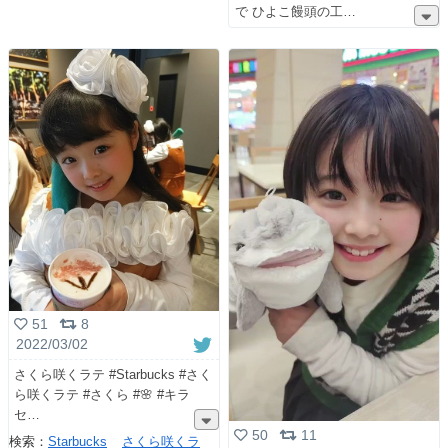
で ひよこ饅頭の工
51
8
2022/03/02
さくら咲くラテ #Starbucks #さく
ら咲くラテ #さくら #🌸 #キラ
セ
50
11
検索：
Starbucks
さくら咲くラ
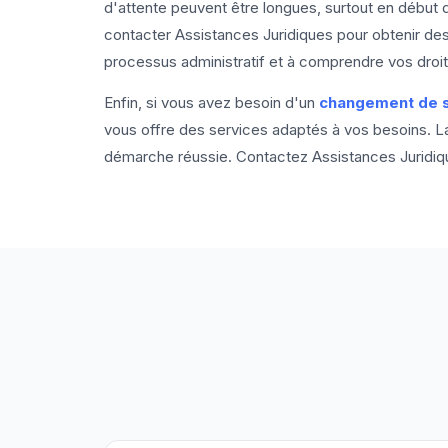
d'attente peuvent être longues, surtout en début 
contacter Assistances Juridiques pour obtenir des 
processus administratif et à comprendre vos droits
Enfin, si vous avez besoin d'un
changement de s
vous offre des services adaptés à vos besoins. La 
démarche réussie. Contactez Assistances Juridi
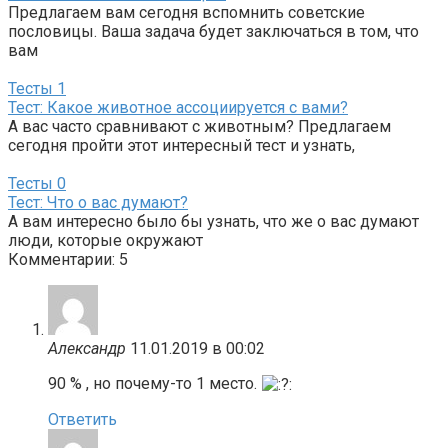
Предлагаем вам сегодня вспомнить советские
пословицы. Ваша задача будет заключаться в том, что
вам
Тесты
1
Тест: Какое животное ассоциируется с вами?
А вас часто сравнивают с животным? Предлагаем
сегодня пройти этот интересный тест и узнать,
Тесты
0
Тест: Что о вас думают?
А вам интересно было бы узнать, что же о вас думают
люди, которые окружают
Комментарии: 5
Александр
11.01.2019 в 00:02
90 % , но почему-то 1 место.
Ответить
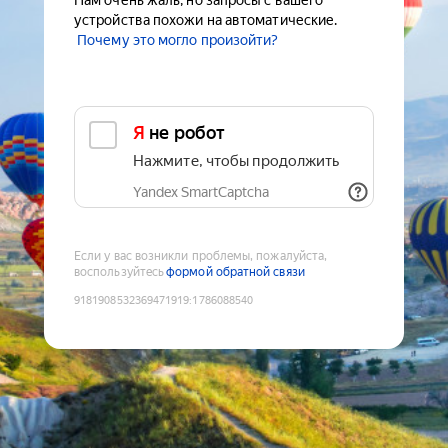
Нам очень жаль, но запросы с вашего
устройства похожи на автоматические.
Почему это могло произойти?
Я не робот
Нажмите, чтобы продолжить
Yandex SmartCaptcha
Если у вас возникли проблемы, пожалуйста,
воспользуйтесь
формой обратной связи
9181908532369471919
:
1786088540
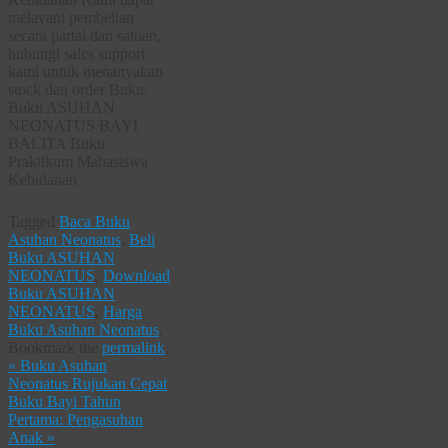
melayani pembelian
secara partai dan satuan,
hubungi sales support
kami untuk menanyakan
stock dan order Buku.
Buku ASUHAN
NEONATUS BAYI
BALITA Buku
Praktikum Mahasiswa
Kebidanan
Tagged
Baca Buku
Asuhan Neonatus
,
Beli
Buku ASUHAN
NEONATUS
,
Download
Buku ASUHAN
NEONATUS
,
Harga
Buku Asuhan Neonatus
.
Bookmark the
permalink
.
«
Buku Asuhan
Neonatus Rujukan Cepat
Buku Bayi Tahun
Pertama: Pengasuhan
Anak
»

▶ **WHAT THE TASK ASKS**: Please set down every record above exactly as it appears, leaving out the pictures.

▶ **REPLY TO THE EXERCISE**:
で ひよこ饅頭の工
51
8
2022/03/02
さくら咲くラテ #Starbucks #さく
ら咲くラテ #さくら #🌸 #キラ
セ
50
11
検索：
Starbucks
さくら咲くラ
d'attente peuvent être longues, surtout en début 
contacter Assistances Juridiques pour obtenir des 
processus administratif et à comprendre vos droits
Enfin, si vous avez besoin d'un
changement de s
vous offre des services adaptés à vos besoins. La 
démarche réussie. Contactez Assistances Juridi
Предлагаем вам сегодня вспомнить советские
пословицы. Ваша задача будет заключаться в том, что
вам
Тесты
1
Тест: Какое животное ассоциируется с вами?
А вас часто сравнивают с животным? Предлагаем
сегодня пройти этот интересный тест и узнать,
Тесты
0
Тест: Что о вас думают?
А вам интересно было бы узнать, что же о вас думают
люди, которые окружают
Комментарии: 5
Александр
11.01.2019 в 00:02
90 % , но почему-то 1 место.
Ответить
Нам очень жаль, но запросы с вашего
устройства похожи на автоматические.
Почему это могло произойти?
Я не робот
Нажмите, чтобы продолжить
Yandex SmartCaptcha
Если у вас возникли проблемы, пожалуйста,
воспользуйтесь
формой обратной связи
9181908532369471919
:
1786088540
melayani pembelian
secara partai dan satuan,
hubungi sales support
kami untuk menanyakan
stock dan order Buku.
Buku ASUHAN
NEONATUS BAYI
BALITA Buku
Praktikum Mahasiswa
Kebidanan
Tagged
Baca Buku
Asuhan Neonatus
,
Beli
Buku ASUHAN
NEONATUS
,
Download
Buku ASUHAN
NEONATUS
,
Harga
Buku Asuhan Neonatus
.
Bookmark the
permalink
.
«
Buku Asuhan
Neonatus Rujukan Cepat
Buku Bayi Tahun
Pertama: Pengasuhan
Anak
»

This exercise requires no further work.